Prior to the 1970's, the term wind chill had not yet made it into the vernacular for meteorologists in the United States. In 1973, the wind chill temperature first began to be used and accepted into the field of meteorology. Today, wind chill values are given so much emphasis that the public can sometimes have a hard time deciphering which temperatures given are wind chills and which are actual air temperature readings. Some folks think that the use of a wind chill temperature is just a sensationalized number to grab folk's attention. Others feel it is an important reading for folks to be aware of, as it tells a more complete story of what it really 'feels like' outdoors to our bodies.
The basic science behind the wind chill involves the fact that our bodies are constantly warming the air that resides right next to our skin.
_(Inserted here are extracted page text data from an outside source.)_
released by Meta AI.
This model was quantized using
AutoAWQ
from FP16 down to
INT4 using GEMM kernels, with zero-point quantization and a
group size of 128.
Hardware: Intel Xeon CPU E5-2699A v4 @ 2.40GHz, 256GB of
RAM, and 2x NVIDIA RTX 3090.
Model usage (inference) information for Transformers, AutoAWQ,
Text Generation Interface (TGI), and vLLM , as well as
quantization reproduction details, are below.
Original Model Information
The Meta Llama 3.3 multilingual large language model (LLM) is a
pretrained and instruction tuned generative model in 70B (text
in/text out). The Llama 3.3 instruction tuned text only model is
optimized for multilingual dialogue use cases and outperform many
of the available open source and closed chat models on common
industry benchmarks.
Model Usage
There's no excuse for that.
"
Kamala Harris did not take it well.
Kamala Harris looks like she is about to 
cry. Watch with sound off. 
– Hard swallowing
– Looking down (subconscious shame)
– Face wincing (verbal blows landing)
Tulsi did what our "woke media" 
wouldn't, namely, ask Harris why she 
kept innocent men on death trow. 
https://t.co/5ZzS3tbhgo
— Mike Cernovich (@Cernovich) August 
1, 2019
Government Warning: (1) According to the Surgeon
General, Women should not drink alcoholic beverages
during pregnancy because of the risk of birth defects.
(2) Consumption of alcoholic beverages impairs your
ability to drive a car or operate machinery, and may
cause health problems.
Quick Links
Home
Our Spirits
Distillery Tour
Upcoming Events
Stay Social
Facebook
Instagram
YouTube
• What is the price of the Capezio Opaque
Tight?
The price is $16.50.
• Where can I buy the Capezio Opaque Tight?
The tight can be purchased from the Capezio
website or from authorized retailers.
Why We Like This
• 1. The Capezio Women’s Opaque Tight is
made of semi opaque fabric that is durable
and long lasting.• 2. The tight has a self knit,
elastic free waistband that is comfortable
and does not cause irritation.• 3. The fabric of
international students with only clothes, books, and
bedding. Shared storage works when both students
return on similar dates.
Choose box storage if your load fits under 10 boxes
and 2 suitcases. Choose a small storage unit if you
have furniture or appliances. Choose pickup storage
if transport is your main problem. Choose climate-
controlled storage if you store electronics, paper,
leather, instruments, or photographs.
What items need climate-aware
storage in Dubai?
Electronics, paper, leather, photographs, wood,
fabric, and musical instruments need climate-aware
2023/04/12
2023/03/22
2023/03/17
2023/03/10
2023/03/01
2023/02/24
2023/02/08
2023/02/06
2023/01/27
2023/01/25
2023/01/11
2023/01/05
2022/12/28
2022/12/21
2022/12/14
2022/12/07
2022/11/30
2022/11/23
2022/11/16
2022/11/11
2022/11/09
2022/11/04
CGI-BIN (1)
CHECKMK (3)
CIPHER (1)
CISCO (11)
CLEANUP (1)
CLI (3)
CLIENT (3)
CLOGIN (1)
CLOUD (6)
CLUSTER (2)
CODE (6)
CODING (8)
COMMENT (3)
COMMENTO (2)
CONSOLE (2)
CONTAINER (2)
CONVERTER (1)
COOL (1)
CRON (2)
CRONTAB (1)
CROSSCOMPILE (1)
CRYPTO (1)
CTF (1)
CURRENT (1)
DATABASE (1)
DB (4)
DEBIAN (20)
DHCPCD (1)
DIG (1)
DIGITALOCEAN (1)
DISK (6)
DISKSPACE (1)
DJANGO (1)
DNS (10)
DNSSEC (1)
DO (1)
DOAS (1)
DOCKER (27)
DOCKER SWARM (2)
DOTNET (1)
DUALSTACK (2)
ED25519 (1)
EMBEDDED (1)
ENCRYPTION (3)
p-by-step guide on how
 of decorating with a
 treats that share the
When there is little wind, our bodies are able to keep this semi-insulated shell of air around it, as we expose ourselves to the outdoors. During windy conditions, our body continues to warm the air next to us, but that body-warmed shell of air is continually transported away from us, thereby making it feel colder to our bodies. This consistent heat loss results in colder skin temperatures in windy conditions compared to that found during calm conditions.
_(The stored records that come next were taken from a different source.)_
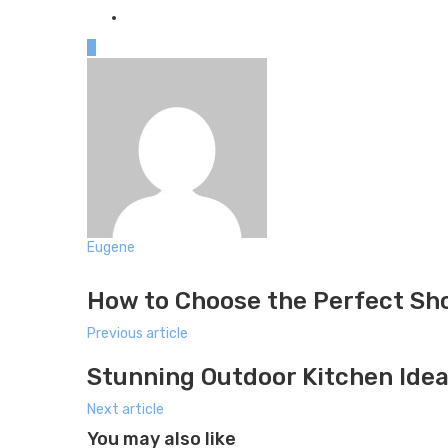
0
Eugene
Website
How to Choose the Perfect Sh
Previous article
Stunning Outdoor Kitchen Idea
Next article
You may also like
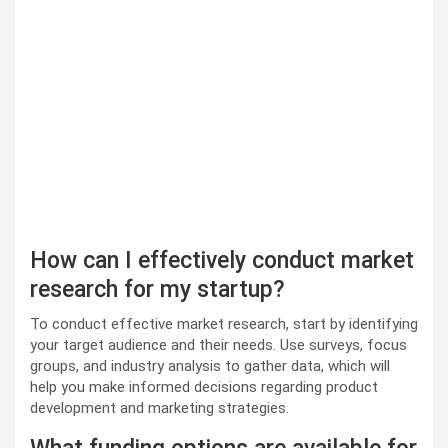
How can I effectively conduct market
research for my startup?
To conduct effective market research, start by identifying
your target audience and their needs. Use surveys, focus
groups, and industry analysis to gather data, which will
help you make informed decisions regarding product
development and marketing strategies.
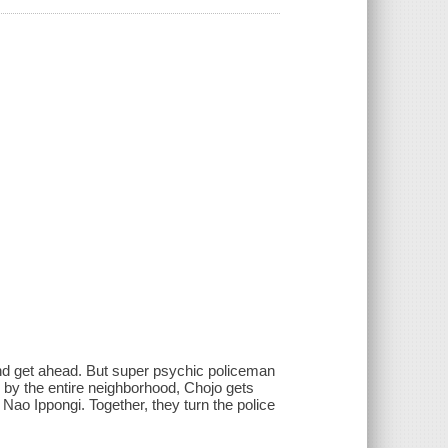
 and get ahead. But super psychic policeman
 by the entire neighborhood, Chojo gets
, Nao Ippongi. Together, they turn the police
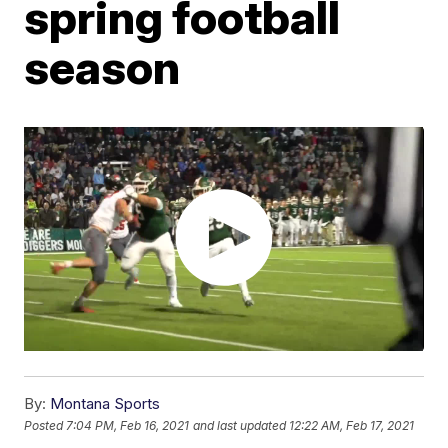
spring football
season
By:
Montana Sports
Posted
7:04 PM, Feb 16, 2021
and last updated
12:22 AM, Feb 17, 2021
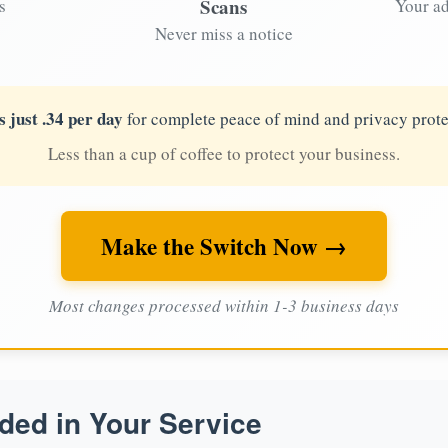
Scans
s
Your ad
Never miss a notice
s just .34 per day
for complete peace of mind and privacy prote
Less than a cup of coffee to protect your business.
Make the Switch Now →
Most changes processed within 1-3 business days
ded in Your Service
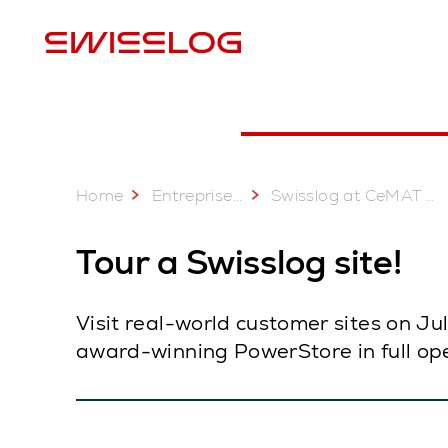
E
Home
...
Entreprise
Swisslog at CeMAT Australia 2025: 22 - 24 July
Tour a Swisslog site!
Visit real-world customer sites on J
award-winning PowerStore in full ope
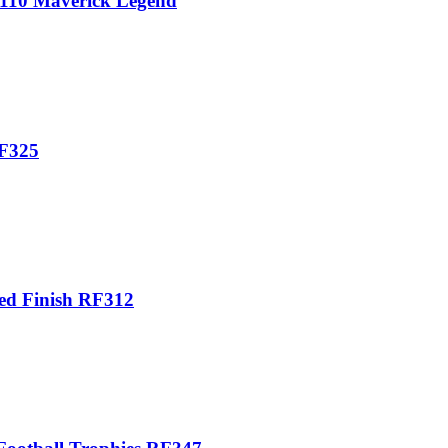
4110 Maverick Legend
RF325
red Finish RF312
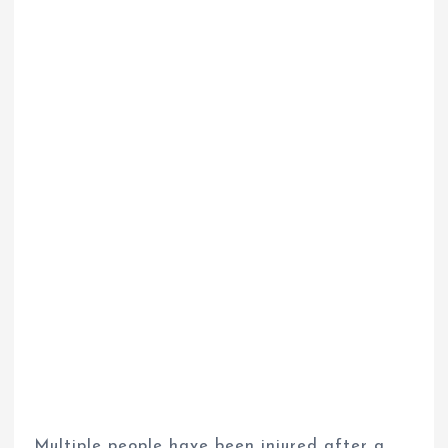
Multiple people have been injured after a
Anyone who has been outdoors during a cold day with light winds and another cold day with gusty winds, knows that wind certainly does make it feel colder to our bodies. This was also apparent to polar explorers who were on an expedition in Antarctica back in 1939. A group of 125 men went on an expedition, with orders from President Franklin D. Roosevelt, to establish two military bases on the icy continent. It was during this mission that two American scientists, Charles Passel and Paul Siple, noted the huge difference in how cold they felt based on how much wind they encountered on the expedition. They conducted experiments that started with a cup of water of a specific temperature. Then they would expose this cup to the elements and record how long it took the water to freeze. They did this in light and heavy wind conditions, and noted how the water froze quicker as the wind increased. This occurred due to the fact that higher winds would transport heat away from the water quicker, thereby freezing it faster. This data was then crunched over time to make the first formula for calculating the wind chill.
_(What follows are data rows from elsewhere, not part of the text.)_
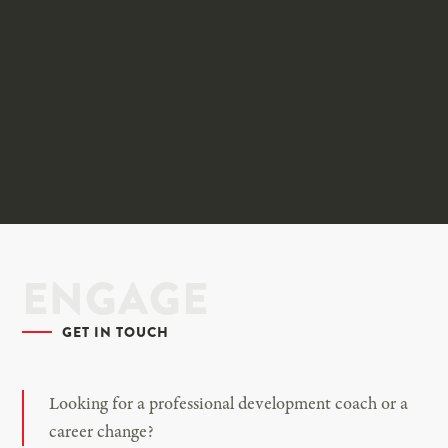
ENGAGE
GET IN TOUCH
Looking for a professional development coach or a
career change?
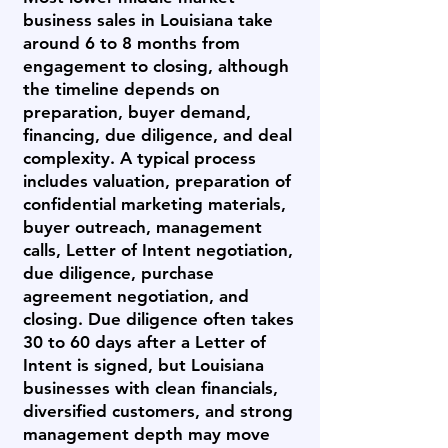
business sales in Louisiana take
around 6 to 8 months from
engagement to closing, although
the timeline depends on
preparation, buyer demand,
financing, due diligence, and deal
complexity. A typical process
includes valuation, preparation of
confidential marketing materials,
buyer outreach, management
calls, Letter of Intent negotiation,
due diligence, purchase
agreement negotiation, and
closing. Due diligence often takes
30 to 60 days after a Letter of
Intent is signed, but Louisiana
businesses with clean financials,
diversified customers, and strong
management depth may move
T(wc) = 0.0817(3.71V^0.5 + 5.81 -0.25V)(T - 91.4) + 91.4
^ = raised to a power (exponential)
This first formula was accepted for decades, until scientists began to think of how a better formula could be made. You could call it a 'wind chill revolution'. It became widely thought among meteorologists that this old system was overstating the wind chill, as wind chill readings seemed to be rather inflated in this outdated system. The reasoning for this was that they believed that our bodies probably don't act exactly like a glass of water in the cold, and a more relevant set of data was needed to formulate a revised algorithm. Two North American scientists (Randall Osczevski and Maurice Bluestein) collaborated to create a new wind chill formula. The new formula was introduced and replaced the old windchill formula in the fall of 2001. The new formula used updated heat transfer theory and actually used humans in clinical trials that were conducted. 12 volunteers were used in the experiments that involved walking on a treadmill in a refrigerated wind tunnel (now that sounds like a great time)! Sensors affixed to the face took measurements of skin temperature at various points in the experiment. With the data collected during these trials, a revised chill formula was born.
Windchill (ºF) = 35.74 + 0.6215T - 35.75(V^0.16) + 0.4275T(V^0.16)
Where: T = Air Temperature (F)
V = Wind Speed (mph)
^ = raised to a power (exponential)
Whether you prefer the old or new wind chill formula, the end result is that wind certainly makes a big difference in how cold we feel when we are outdoors. The best way to mitigate the impact of the wind chill is dressing in layers. By layering, you allow your body the ability to retain some of the heat that would otherwise be lost due to wind. Wearing gloves and insulated socks/footwear is also important, as our extremeties are the most vulnerable to frostbite. In extreme cold, it is also advisable to wear a scarf or balaclava, in order to keep any exposed flesh to a minimum. By taking these precautions, you will greatly lessen the risk for frostbite. If you are outside and do start to notice numbness or a prickly feeling on your skin, you are experiencing the initial signs of frostbite. At that point, you would want to seek warmth immediately if possible, in order to avoid full-fledged frostbite. The key is to be smart and don't let the efforts of those 12 brave volunteers who subjected themselves to varied elements go to waste!